Those lines of the data that hold the word "Heideinsider" are to be copied out.

Top of RECORD EXCERPTS

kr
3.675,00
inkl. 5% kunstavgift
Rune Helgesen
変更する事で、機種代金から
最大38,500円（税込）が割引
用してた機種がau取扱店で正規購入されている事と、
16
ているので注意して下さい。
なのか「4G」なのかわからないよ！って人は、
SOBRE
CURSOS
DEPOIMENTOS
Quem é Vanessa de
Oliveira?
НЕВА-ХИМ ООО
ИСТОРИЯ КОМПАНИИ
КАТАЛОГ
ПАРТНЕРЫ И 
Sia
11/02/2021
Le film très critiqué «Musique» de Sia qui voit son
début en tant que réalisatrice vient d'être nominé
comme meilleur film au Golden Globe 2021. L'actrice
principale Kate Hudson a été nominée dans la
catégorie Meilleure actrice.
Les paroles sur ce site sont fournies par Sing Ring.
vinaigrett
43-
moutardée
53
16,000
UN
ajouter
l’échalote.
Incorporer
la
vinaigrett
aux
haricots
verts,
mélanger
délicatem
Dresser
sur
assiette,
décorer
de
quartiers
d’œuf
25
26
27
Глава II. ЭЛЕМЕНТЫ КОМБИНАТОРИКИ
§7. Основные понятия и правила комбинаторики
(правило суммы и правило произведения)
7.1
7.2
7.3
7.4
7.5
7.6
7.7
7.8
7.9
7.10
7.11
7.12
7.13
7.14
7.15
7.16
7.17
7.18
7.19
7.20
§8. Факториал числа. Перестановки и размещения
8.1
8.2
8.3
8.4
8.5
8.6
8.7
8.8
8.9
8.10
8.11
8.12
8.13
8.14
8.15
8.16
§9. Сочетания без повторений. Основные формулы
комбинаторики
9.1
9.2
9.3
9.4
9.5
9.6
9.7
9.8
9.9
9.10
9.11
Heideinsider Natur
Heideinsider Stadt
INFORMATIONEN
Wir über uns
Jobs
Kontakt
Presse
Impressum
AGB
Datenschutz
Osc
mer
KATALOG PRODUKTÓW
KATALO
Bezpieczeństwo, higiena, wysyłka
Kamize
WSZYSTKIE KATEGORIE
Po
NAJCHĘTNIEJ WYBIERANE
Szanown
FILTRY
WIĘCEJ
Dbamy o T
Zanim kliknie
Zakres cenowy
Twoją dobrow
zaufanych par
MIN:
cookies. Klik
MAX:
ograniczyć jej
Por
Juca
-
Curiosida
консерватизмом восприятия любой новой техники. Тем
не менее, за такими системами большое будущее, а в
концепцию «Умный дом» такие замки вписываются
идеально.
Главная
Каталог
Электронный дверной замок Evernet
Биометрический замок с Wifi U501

Bottom of RECORD EXCERPTS

> TASK SOLUTION:
Heideinsider Natur
Heideinsider Stadt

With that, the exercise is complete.